This is the seventh day of my participation in the August More text Challenge. For details, see:August is more challenging

1. Knowledge of statistics and data analysis

Basic concepts: random variable, distribution function, probability density function

  1. What is a random variable? What’s the relationship between random variables and randomized trials?

Randomized trial: same condition – random phenomenon – large number of repeated observations 1. Three characteristics: 1. Before the test, it is impossible to determine what results will be produced. 1. All possible results of the test can be clearly stated. Repeatable trials under the same conditions – the results of repeated trials appear in a random manner. Random variables: Describe the results of randomized trials. X stands for — could be the result of a single randomized trial, or could be a combination of the results of multiple randomized trials.

  1. How do you differentiate between the different random variables?

Randomness is generated based on certain rules – the distribution of random variables to distinguish different random variables based on the distribution of random variables – by knowing the distribution of random variables, the final results can be predicted before the start of the experiment

  1. What is a sample? What’s the relationship between the sample and the random variable?

Samples – Results of each randomised trial – “observations” – depending on sample size – Call the different randomised trials the randomised trial with sample size N and the random variable X 1. Consider all the results as a randomized trial with sample size N, corresponding to samples X1, x2, x3… Each result is treated as an independent randomized trial of sample size 1. X1, x2, and x3 are independent samples from the same randomized trial. -x is the mean of the results of these randomized trials

  1. How are random variables classified? What are the categories based on? Random variables can be divided into discrete random variables and continuous random variables. Classification is based on whether all possible outcomes of the described randomized trial are countable

Countable – Whether all possible outcomes can be listed in a certain order

  1. What are the common discrete random variables? What is the distribution law of each of them?
    1. Bernoulli distribution: 0-1 distribution test results are only two
    2. Binomial distribution: n repeated independent Bernoulli distributions
      1. Each Bernoulli distribution event occurs with the same frequency
      2. The results of each test are independent of each other and are not interfered with by the results of the other tests
    3. Poisson distribution: a discrete probability distribution – the number of random events in a unit of time [space]
  2. What are the common continuous random variables? What’s the probability density function for each of them?

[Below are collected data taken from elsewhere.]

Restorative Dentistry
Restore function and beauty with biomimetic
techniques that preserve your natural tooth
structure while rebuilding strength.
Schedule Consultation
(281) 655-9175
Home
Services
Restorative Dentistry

    PDF – Probability density Function

    CDF – cumulative distribution function
    1. Uniform distribution: The distribution of the probability density function with a fixed value over the result interval
    2. Normal distribution
    3. Exponential distribution: A probability distribution describing the time between events in a Poisson process – a process in which events occur continuously and independently at a constant average rate

Common features of random variables

  1. What are the number characteristics that describe random variables?
    1. Expectation: E(X) – the average of the random variable X
    2. Variance & standard deviation: D(X) – characterizes the fluctuation of the random variable X – the greater the variance, the greater the uncertainty of the result
    3. Quantile: The order of a sample x in the global distribution
    4. Covariance & correlation coefficient: Concern with the relationship between two or more random variables
  2. What is the relationship between the expectation of X+Y and XY and the expectation of X and Y?
    1. E(X + Y)=E(X)+E(Y) -x,Y doesn’t have any constraints
    2. E(XY) = E(X)E(Y) -x,Y must be an independent variable, does not indicate that X and Y are independent of each other
  3. What’s the relationship between the expectation of the distribution and the size of the median?

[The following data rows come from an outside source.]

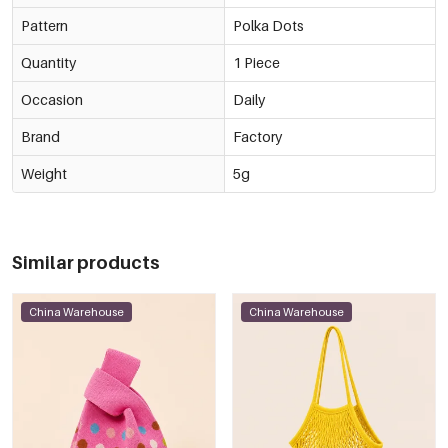
Pattern
Polka Dots
Quantity
1 Piece
Occasion
Daily
Brand
Factory
Weight
5g
Similar products
China Warehouse
China Warehouse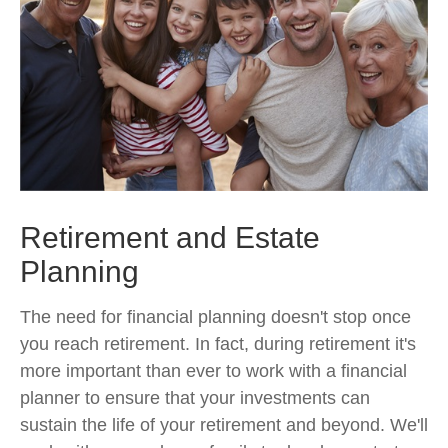
Retirement and Estate
Planning
The need for financial planning doesn't stop once
you reach retirement. In fact, during retirement it's
more important than ever to work with a financial
planner to ensure that your investments can
sustain the life of your retirement and beyond. We'll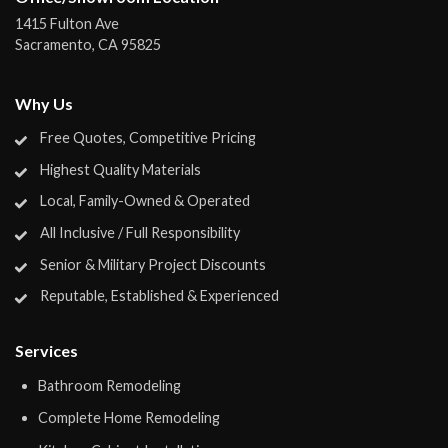
1415 Fulton Ave
Sacramento
,
CA
95825
Why Us
Free Quotes, Competitive Pricing
Highest Quality Materials
Local, Family-Owned & Operated
All Inclusive / Full Responsibility
Senior & Military Project Discounts
Reputable, Established & Experienced
Services
Bathroom Remodeling
Complete Home Remodeling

The relationship between the expectation of a distribution and the size of the median – varies from distribution to distribution 1. Positive skew – median less than expected 1. Normal – Median equal to expected 1. Negative skewness – the median is greater than expected

  1. Describe the difference between independent and unrelated variables

Independent: Two things that are unrelated or unrelated

  1. What is the expectation and variance of a common distribution?

Discrete random variables:

Continuous random variables:

Normal distribution, law of large numbers, central limit theorem

  1. What are the basic properties of a normal distribution?

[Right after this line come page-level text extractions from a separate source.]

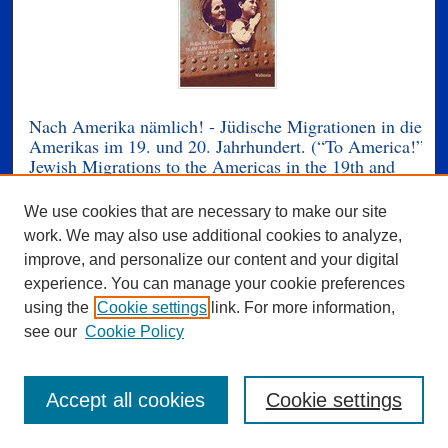
Nach Amerika nämlich! - Jüdische Migrationen in die
Amerikas im 19. und 20. Jahrhundert. (“To America!”
Jewish Migrations to the Americas in the 19th and
20th Centuries)
We use cookies that are necessary to make our site
Ulla Kriebernegg, Gerald Lamprecht, Roberta
work. We may also use additional cookies to analyze,
Maierhofer, Andrea Strutz, and Luz Angélica Kirschner
improve, and personalize our content and your digital
Luz Angélica Kirschner is a contributing author, “Cecilia
experience. You can manage your cookie preferences
Absatz’s Los años pares or the Challenges of
using the
Cookie settings
link. For more information,
Reevaluating Autochthonous Latinamericanism.”
see our
Cookie Policy
How make migrants their respective new social
environment, and how changes the identity? Since their
Accept all cookies
Cookie settings
discovery in the late 15th century North and South
America are real and imagined refuge and hope for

The probability density function graph is symmetrical with the expectation as the center, and the size of the expectation is equal to the median

  1. What is the relationship between the three sigma approach and the normal distribution

The probability of 68.27%,95.45,99.73 – σ, 2σ, 3σ interval samples falling outside 3σ is only 0.27% – gross error – this part of data is eliminated

  1. The law of large numbers — repeat the random trial for the random variable X many times — as the number of trials increases, the mean of X gets closer and closer to E(X).